── The input

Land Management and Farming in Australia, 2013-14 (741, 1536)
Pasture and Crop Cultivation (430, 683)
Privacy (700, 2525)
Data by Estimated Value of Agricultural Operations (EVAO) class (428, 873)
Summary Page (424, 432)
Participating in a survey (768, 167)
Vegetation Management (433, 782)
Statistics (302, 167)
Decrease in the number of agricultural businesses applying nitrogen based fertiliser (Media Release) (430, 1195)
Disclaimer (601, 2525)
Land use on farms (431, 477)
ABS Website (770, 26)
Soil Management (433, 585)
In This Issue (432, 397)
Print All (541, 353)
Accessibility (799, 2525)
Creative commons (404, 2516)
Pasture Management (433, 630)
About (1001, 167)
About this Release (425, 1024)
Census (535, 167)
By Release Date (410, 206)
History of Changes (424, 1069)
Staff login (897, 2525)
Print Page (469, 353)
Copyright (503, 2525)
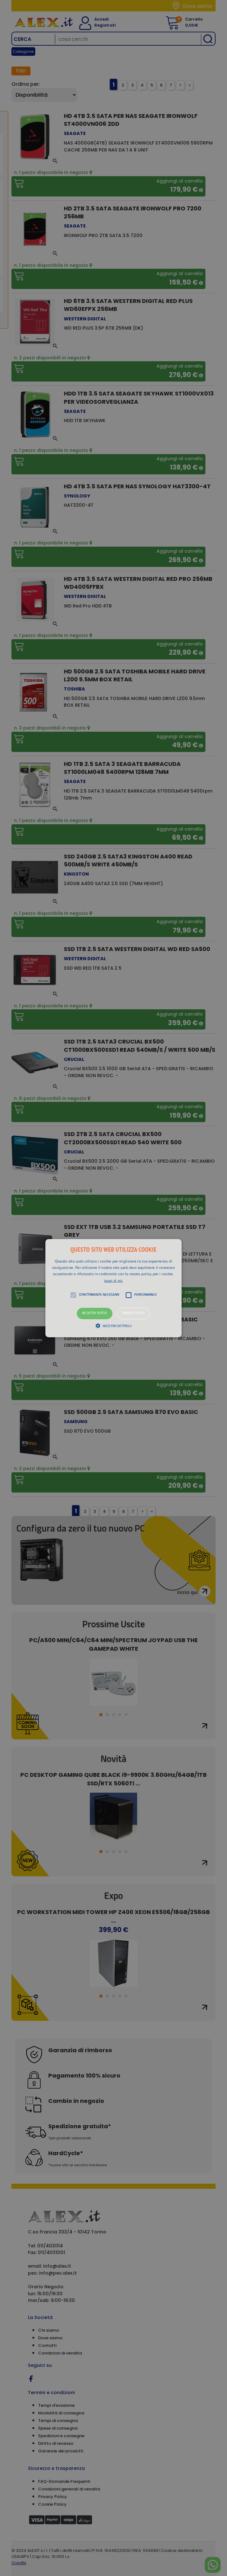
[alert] (113, 1288)
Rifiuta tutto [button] (133, 1313)
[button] (113, 1288)
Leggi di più (113, 1281)
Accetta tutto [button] (94, 1313)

────

Without reproducing any picture, repeat exactly the lines from the one containing "About this Release (425, 1024)" through the last line of the material above, both ends included.

• The answer
About this Release (425, 1024)
Census (535, 167)
By Release Date (410, 206)
History of Changes (424, 1069)
Staff login (897, 2525)
Print Page (469, 353)
Copyright (503, 2525)
[alert] (113, 1288)
Rifiuta tutto [button] (133, 1313)
[button] (113, 1288)
Leggi di più (113, 1281)
Accetta tutto [button] (94, 1313)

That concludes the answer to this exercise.